Mothers, of daughters who had not initiated vaccination, reported the most common reasons for non-vaccination were provider non-recommendation, concern for vaccine side effect, as well as concern that the vaccine could be dangerous to their daughter. Each of these reasons further underscores the importance of the provider’s role in vaccine uptake, particularly with almost 50 % of the target population having not initiated vaccination [5]. Other studies have found a similar significance of provider influence being crucial to vaccine acceptance [21]. Continued provider support throughout the vaccination process is essential, particularly in recognizing that those who postpone vaccination (or never receive the vaccine) lose potential for protection once exposure to vaccine-related HPV types has occurred.

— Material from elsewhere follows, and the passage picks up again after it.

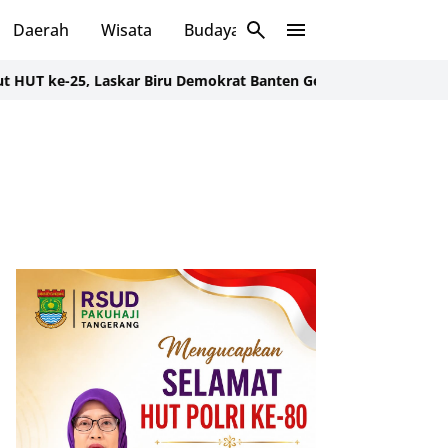
Daerah
Wisata
Budaya
Sosial
5, Laskar Biru Demokrat Banten Gelar Aksi Bersih Lingkungan d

A limitation of this study is that vaccination rates were based solely on maternal reports and could not include confirmation via medical records. However, congruence between mother and daughter reports of vaccination was found to be high, suggesting good reliability of the self-report measure. Also, the consistency between our findings and the results of the National Immunization Survey suggests that self-reports were fairly accurate. A second limitation is that our assessment of provider non-recommendation as a reason for non-vaccination, does not distinguish between a provider recommendations against vaccinations compared to a complete omission of any recommendation in either direction.

Conclusion

HPV vaccination provides a strong potential to improve public health by decreasing HPV-related anogenital cancers and genital warts. Despite increases in vaccination rates, half of the target population continues to remain unvaccinated and completion rates lag in those populations that are at highest risk for HPV disease morbidity. In light of the recommendation for routine vaccination of young women and the coverage of HPV vaccination by the Vaccines for Children program, there is the potential to greatly decrease HPV-related disease burden. However, reduction in HPV-related diseases will require more uniform vaccination initiation and completion rates across HPV naïve populations and must occur prior to HPV exposure. For individuals who have initiated vaccination, further research is needed to better understand barriers to vaccine completion, especially among minority adolescents. Additionally, improved understanding of the reasons chosen for non-vaccination, including vaccine safety and provider non-recommendation may help improve efforts to increase rates of vaccination. Recognizing that timing of HPV vaccination is important and it is recommended prior to sexual exposure, continued educational interventions with physicians, patients and their parents regarding vaccine safety and vaccine efficacy are clearly needed.

Acknowledgments

Funding support for this research was provided by NIH R56 A1079090-01A1.

Conflict of interest

Kester, Laura: Has no financial disclosures. Zimet, Gregory: Investigator on grants funded through Merck’s Investigator Initiated Studies Program. In the past year served as a consultant to Sanofi Pasteur regarding attitudes about herpes vaccination. Shew, Marcia: Investigator for Merck and Co. related HPV vaccine trials. Kahn, Jessica: Co-PI of two clinical trials of HPV vaccine in HIV-infected individuals; vaccine and immunogenicity testing were provided by Merck. Fortenberry, J Dennis: Receives compensation from American Social Health Association for continuing lectures related to HPV vaccines.